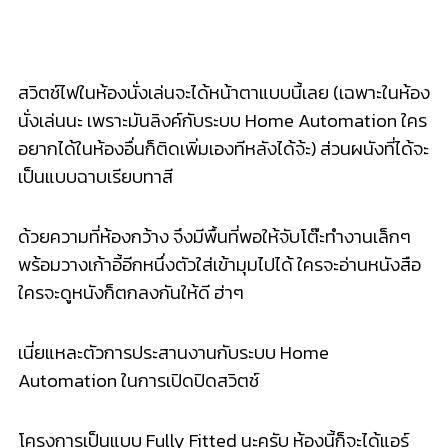
ใครจะดูหนังก็ตกลงกันให้ดี ฮ่าๆ
เนี่ยแหละตัวการประสานงานกั
บระบบ Home
Automation ในการเปิดปิดสวิตช์
โครงการเป็นแบบ Fully Fitted นะครับ ห้องนี้ก็จะได้แอร์
ของไดกิ้
นทั้งหมด 2 ตัว ส่วน ระยะเพดาน สูง 2.5 เมตรครับ
เข้ามาแอบดูในส่วนของห้องนอ
นกันต่อ
พื้นที่ด้านข้างยังพอมี Space ให้ทำเป็นมุมเสริมสวยเสริมห
ล่อกันได้ ส่วนหัวเตียงทำเป็นโคมไฟแขว
นผนังแบบห้อง
ตัวอย่างก็ช่วย
ประหยัดเนื้อที่ในห้องได้ดี
ครับ
ตู้เสื้อผ้าที่ได้จะเป็นบาน
กระจก และ บาน High gloss สีเทา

_Activity_
Print the preceding material over again exactly. Please leave the pictures out.

_Answer area_
ใครจะดูหนังก็ตกลงกันให้ดี ฮ่าๆ
เนี่ยแหละตัวการประสานงานกั
บระบบ Home
Automation ในการเปิดปิดสวิตช์
โครงการเป็นแบบ Fully Fitted นะครับ ห้องนี้ก็จะได้แอร์
ของไดกิ้
นทั้งหมด 2 ตัว ส่วน ระยะเพดาน สูง 2.5 เมตรครับ
เข้ามาแอบดูในส่วนของห้องนอ
นกันต่อ
พื้นที่ด้านข้างยังพอมี Space ให้ทำเป็นมุมเสริมสวยเสริมห
ล่อกันได้ ส่วนหัวเตียงทำเป็นโคมไฟแขว
นผนังแบบห้อง
ตัวอย่างก็ช่วย
ประหยัดเนื้อที่ในห้องได้ดี
ครับ
ตู้เสื้อผ้าที่ได้จะเป็นบาน
กระจก และ บาน High gloss สีเทา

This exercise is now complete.